MATERIAL PROVIDED: Begin

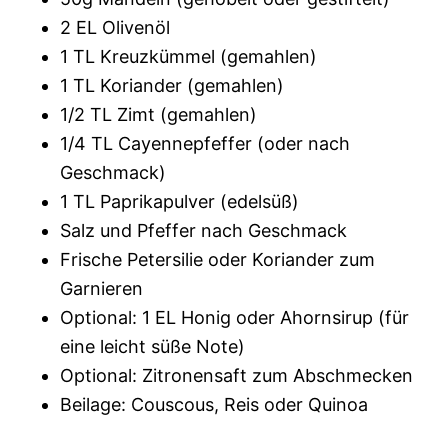
2 EL Olivenöl
1 TL Kreuzkümmel (gemahlen)
1 TL Koriander (gemahlen)
1/2 TL Zimt (gemahlen)
1/4 TL Cayennepfeffer (oder nach
Geschmack)
1 TL Paprikapulver (edelsüß)
Salz und Pfeffer nach Geschmack
Frische Petersilie oder Koriander zum
Garnieren
Optional: 1 EL Honig oder Ahornsirup (für
eine leicht süße Note)
Optional: Zitronensaft zum Abschmecken
Beilage: Couscous, Reis oder Quinoa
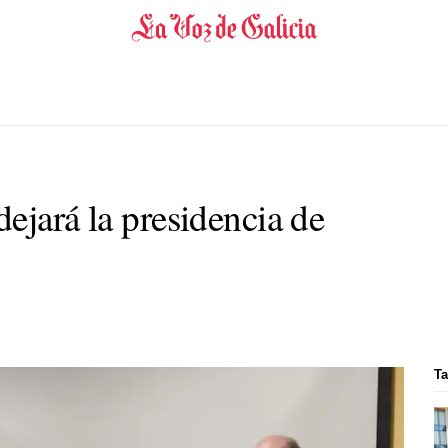
ejará la presidencia de
Ta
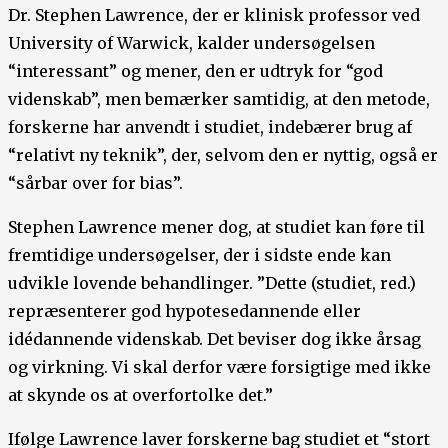
Dr. Stephen Lawrence, der er klinisk professor ved
University of Warwick, kalder undersøgelsen
“interessant” og mener, den er udtryk for “god
videnskab”, men bemærker samtidig, at den metode,
forskerne har anvendt i studiet, indebærer brug af
“relativt ny teknik”, der, selvom den er nyttig, også er
“sårbar over for bias”.
Stephen Lawrence mener dog, at studiet kan føre til
fremtidige undersøgelser, der i sidste ende kan
udvikle lovende behandlinger. ”Dette (studiet, red.)
repræsenterer god hypotesedannende eller
idédannende videnskab. Det beviser dog ikke årsag
og virkning. Vi skal derfor være forsigtige med ikke
at skynde os at overfortolke det.”
Ifølge Lawrence laver forskerne bag studiet et “stort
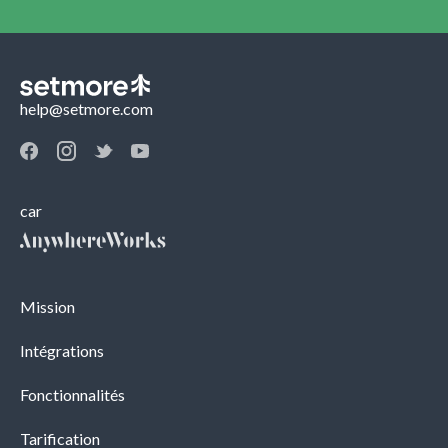
help@setmore.com
car
Mission
Intégrations
Fonctionnalités
Tarification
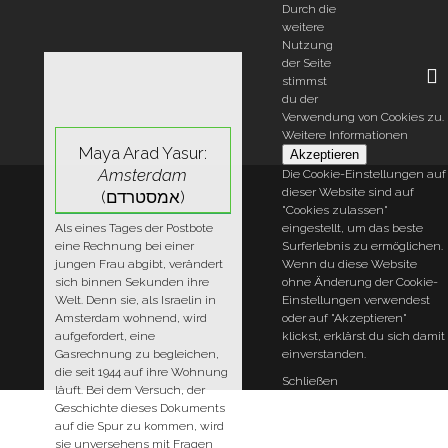
Durch die
weitere
Nutzung
der Seite
stimmst
du der
S
Verwendung von Cookies zu.
e
Weitere Informationen
a
M
Maya Arad Yasur:
r
Akzeptieren
c
a
Amsterdam
Die Cookie-Einstellungen auf
h
i
dieser Website sind auf
(אמסטרדם)
f
"Cookies zulassen"
o
n
r
Als eines Tages der Postbote
eingestellt, um das beste
N
:
eine Rechnung bei einer
Surferlebnis zu ermöglichen.
a
jungen Frau abgibt, verändert
Wenn du diese Website
sich binnen Sekunden ihre
ohne Änderung der Cookie-
v
Welt. Denn sie, als Israelin in
Einstellungen verwendest
i
Amsterdam wohnend, wird
oder auf "Akzeptieren"
g
aufgefordert, eine
klickst, erklärst du sich damit
a
Gasrechnung zu begleichen,
einverstanden.
die seit 1944 auf ihre Wohnung
t
Schließen
läuft. Bei dem Versuch, der
i
Geschichte dieses Dokuments
o
auf die Spur zu kommen, wird
n
sie unversehens mit Fragen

MATERIAL PROVIDED: End

**ASSIGNMENT:** Only the lines from the one containing "Ifølge Lawrence laver" through the last line of the material are to be restated word for word; no picture is to be included.

**ANSWER SECTION:**
Ifølge Lawrence laver forskerne bag studiet et “stort
help@setmore.com
car
Mission
Intégrations
Fonctionnalités
Tarification
Durch die
weitere
Nutzung
der Seite
stimmst
du der
S
Verwendung von Cookies zu.
e
Weitere Informationen
a
M
Maya Arad Yasur:
r
Akzeptieren
c
a
Amsterdam
Die Cookie-Einstellungen auf
h
i
dieser Website sind auf
(אמסטרדם)
f
"Cookies zulassen"
o
n
r
Als eines Tages der Postbote
eingestellt, um das beste
N
:
eine Rechnung bei einer
Surferlebnis zu ermöglichen.
a
jungen Frau abgibt, verändert
Wenn du diese Website
sich binnen Sekunden ihre
ohne Änderung der Cookie-
v
Welt. Denn sie, als Israelin in
Einstellungen verwendest
i
Amsterdam wohnend, wird
oder auf "Akzeptieren"
g
aufgefordert, eine
klickst, erklärst du sich damit
a
Gasrechnung zu begleichen,
einverstanden.
die seit 1944 auf ihre Wohnung
t
Schließen
läuft. Bei dem Versuch, der
i
Geschichte dieses Dokuments
o
auf die Spur zu kommen, wird
n
sie unversehens mit Fragen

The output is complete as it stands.